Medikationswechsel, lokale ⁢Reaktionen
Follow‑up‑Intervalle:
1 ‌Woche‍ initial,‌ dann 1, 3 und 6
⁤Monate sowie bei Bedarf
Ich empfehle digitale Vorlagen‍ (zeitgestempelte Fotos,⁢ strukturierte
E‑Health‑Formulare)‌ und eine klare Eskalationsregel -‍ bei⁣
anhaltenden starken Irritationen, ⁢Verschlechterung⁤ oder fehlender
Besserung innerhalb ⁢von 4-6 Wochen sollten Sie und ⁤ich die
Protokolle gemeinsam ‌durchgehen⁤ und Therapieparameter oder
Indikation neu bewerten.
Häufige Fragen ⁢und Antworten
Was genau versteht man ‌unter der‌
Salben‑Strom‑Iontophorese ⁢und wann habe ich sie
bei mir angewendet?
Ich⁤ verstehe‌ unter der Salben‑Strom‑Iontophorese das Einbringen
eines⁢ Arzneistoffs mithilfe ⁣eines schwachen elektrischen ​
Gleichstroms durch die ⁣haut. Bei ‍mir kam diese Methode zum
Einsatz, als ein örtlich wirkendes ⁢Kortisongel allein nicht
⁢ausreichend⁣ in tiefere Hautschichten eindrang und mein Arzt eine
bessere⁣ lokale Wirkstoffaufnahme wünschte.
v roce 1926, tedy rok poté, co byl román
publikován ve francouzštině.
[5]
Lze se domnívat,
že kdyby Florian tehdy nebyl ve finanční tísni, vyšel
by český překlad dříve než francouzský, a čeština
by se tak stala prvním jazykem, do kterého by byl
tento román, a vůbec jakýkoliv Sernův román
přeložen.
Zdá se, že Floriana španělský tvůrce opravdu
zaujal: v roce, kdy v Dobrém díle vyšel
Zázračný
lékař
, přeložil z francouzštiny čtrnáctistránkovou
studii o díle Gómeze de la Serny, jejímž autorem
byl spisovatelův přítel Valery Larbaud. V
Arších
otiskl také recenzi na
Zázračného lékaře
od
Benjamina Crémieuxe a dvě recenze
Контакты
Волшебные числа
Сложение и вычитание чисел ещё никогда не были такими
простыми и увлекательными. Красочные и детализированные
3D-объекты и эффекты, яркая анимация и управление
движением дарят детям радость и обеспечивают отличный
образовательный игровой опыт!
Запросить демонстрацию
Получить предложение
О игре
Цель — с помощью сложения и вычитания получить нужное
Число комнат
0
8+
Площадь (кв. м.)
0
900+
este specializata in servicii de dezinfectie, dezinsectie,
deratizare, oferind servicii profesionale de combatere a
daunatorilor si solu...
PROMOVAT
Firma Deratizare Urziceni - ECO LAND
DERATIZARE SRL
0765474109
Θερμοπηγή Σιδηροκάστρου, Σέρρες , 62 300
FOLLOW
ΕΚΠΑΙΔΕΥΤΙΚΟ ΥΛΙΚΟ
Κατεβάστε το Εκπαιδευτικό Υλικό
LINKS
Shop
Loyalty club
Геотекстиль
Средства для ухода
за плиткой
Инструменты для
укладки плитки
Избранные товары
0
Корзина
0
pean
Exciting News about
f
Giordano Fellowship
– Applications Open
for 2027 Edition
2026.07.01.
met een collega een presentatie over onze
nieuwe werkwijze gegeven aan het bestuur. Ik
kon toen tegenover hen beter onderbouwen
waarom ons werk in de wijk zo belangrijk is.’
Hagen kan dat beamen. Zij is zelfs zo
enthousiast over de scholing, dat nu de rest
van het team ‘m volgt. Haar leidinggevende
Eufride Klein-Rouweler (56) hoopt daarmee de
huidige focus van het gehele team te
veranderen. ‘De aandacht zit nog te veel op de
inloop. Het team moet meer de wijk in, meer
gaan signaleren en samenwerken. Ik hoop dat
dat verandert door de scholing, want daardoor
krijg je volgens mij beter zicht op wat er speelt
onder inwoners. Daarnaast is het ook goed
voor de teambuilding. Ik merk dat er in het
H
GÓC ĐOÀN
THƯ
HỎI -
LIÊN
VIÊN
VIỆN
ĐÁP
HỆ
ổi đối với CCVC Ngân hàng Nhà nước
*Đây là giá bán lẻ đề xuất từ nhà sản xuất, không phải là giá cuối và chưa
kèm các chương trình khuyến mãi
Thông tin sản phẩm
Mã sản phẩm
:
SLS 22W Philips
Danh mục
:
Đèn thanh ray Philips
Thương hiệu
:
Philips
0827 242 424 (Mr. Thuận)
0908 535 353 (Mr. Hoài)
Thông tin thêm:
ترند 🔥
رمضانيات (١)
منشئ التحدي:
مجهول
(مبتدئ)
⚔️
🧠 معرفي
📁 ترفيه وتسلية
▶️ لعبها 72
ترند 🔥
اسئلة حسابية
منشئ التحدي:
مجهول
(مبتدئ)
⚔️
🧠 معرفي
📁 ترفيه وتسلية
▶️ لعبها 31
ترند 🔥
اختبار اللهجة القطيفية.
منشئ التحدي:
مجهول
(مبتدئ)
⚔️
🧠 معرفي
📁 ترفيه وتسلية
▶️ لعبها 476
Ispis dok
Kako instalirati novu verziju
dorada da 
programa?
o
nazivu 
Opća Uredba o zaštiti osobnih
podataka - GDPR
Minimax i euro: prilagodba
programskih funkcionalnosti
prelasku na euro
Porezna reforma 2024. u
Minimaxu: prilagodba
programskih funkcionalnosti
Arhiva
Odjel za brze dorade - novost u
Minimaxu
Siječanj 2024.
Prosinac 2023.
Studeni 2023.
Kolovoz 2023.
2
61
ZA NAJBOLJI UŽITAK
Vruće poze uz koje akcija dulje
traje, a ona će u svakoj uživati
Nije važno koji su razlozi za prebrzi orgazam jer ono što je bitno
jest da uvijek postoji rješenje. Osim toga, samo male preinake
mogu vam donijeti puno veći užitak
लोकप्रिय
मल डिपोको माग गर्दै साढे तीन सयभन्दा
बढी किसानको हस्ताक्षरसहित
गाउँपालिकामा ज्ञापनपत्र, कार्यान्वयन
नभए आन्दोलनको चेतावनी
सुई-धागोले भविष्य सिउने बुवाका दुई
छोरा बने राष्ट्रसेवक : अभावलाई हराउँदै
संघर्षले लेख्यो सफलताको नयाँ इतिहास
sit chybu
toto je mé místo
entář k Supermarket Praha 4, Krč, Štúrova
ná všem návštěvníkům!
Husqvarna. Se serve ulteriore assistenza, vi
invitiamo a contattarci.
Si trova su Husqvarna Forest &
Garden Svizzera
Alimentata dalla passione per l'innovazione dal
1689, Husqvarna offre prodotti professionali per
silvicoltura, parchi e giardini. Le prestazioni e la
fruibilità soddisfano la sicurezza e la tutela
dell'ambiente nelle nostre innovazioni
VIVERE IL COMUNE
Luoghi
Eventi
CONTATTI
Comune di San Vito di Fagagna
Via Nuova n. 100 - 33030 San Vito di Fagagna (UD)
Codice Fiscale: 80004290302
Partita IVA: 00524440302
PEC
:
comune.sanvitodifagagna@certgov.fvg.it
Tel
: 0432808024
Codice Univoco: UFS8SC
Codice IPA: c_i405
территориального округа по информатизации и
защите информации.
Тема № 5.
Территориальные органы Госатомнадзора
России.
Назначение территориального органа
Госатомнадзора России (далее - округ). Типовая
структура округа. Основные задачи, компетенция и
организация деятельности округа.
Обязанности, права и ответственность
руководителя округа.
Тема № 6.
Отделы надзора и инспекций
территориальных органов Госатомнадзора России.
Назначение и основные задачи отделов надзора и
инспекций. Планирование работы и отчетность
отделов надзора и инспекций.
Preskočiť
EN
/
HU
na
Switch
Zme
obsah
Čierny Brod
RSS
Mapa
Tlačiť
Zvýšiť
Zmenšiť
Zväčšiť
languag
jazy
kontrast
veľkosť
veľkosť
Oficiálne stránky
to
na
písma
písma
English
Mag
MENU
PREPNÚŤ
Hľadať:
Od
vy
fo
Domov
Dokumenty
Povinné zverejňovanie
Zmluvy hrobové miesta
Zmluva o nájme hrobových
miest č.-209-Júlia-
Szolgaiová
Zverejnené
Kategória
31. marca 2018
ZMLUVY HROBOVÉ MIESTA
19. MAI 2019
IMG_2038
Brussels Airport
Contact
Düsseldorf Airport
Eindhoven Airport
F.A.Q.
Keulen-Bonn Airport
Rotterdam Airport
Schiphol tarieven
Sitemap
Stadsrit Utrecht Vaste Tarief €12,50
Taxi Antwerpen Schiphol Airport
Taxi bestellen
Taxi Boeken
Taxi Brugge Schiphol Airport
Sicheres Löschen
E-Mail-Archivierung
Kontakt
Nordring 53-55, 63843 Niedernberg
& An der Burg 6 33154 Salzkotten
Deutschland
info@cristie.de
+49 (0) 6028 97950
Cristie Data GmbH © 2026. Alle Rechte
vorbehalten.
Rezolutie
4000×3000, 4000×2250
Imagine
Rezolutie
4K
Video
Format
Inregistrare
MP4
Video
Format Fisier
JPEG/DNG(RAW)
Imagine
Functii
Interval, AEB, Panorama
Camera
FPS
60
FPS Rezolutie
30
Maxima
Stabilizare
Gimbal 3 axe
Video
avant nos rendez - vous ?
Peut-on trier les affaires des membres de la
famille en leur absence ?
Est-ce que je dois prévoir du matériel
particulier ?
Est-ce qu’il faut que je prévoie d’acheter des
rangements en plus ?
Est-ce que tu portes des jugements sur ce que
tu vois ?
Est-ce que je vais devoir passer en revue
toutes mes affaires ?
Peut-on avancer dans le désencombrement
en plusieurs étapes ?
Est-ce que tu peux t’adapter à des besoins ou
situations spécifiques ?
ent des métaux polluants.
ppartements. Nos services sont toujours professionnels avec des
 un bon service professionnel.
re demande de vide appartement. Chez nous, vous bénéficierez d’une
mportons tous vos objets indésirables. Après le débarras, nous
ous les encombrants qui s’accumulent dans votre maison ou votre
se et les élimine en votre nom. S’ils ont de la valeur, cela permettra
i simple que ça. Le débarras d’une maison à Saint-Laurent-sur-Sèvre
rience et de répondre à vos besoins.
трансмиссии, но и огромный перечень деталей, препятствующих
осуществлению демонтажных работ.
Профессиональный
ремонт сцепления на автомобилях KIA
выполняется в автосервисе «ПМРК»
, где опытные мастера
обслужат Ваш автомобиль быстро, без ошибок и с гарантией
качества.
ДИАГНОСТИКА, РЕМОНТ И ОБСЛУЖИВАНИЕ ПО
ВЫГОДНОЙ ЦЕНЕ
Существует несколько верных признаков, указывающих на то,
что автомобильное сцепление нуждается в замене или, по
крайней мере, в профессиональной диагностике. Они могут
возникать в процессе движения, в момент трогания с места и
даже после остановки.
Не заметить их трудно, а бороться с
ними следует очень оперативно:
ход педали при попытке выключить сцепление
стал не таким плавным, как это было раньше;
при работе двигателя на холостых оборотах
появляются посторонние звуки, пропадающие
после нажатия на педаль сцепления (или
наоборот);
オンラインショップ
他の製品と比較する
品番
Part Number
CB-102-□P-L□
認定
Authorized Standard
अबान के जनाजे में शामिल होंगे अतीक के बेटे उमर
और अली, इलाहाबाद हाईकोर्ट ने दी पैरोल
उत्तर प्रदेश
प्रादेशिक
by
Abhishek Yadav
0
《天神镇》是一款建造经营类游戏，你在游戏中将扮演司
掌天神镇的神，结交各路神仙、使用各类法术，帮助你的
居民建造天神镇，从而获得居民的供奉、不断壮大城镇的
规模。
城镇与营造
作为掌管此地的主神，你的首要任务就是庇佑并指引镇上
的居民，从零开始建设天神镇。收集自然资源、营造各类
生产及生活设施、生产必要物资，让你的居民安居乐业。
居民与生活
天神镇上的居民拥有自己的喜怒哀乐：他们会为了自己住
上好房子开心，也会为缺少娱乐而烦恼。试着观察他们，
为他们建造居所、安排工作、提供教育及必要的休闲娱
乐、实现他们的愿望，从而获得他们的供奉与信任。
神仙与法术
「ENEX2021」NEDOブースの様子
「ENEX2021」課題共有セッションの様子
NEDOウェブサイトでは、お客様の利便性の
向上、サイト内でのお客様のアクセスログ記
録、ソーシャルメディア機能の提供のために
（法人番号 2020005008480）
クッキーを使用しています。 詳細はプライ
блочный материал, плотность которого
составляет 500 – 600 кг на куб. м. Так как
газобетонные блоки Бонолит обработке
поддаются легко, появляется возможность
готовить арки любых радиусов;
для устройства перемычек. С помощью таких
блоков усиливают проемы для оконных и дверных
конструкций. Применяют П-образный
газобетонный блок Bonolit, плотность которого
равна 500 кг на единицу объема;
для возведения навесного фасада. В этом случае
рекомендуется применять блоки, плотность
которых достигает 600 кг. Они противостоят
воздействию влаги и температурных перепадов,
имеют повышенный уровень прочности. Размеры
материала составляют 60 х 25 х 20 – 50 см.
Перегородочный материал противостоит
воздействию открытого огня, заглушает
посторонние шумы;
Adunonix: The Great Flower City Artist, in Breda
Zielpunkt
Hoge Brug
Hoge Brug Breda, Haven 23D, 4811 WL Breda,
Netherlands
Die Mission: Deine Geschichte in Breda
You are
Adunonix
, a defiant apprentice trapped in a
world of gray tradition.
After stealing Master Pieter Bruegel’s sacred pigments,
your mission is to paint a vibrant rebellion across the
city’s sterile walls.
◇ ◇ ◇
▸ TASK TO COMPLETE
Search the entries for the word "посторонние", then gather every line that has it.

▸ EXERCISE ANSWER
появляются посторонние звуки, пропадающие
посторонние шумы;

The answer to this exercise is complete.